What the task requires:
Take the line with "Produkt funguje skvěle, jsem" and the rest of the lines after it, to the end of the entries, and restate them exactly.

Data listing:
----------------------------------------

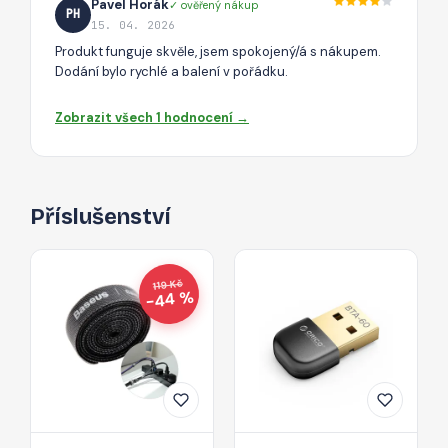
Pavel Horák
✓ ověřený nákup
PH
15. 04. 2026
Produkt funguje skvěle, jsem spokojený/á s nákupem.
Dodání bylo rychlé a balení v pořádku.
Zobrazit všech 1 hodnocení →
Příslušenství
119 Kč
−44 %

----------------------------------------

Answer below:
Produkt funguje skvěle, jsem spokojený/á s nákupem.
Dodání bylo rychlé a balení v pořádku.
Zobrazit všech 1 hodnocení →
Příslušenství
119 Kč
−44 %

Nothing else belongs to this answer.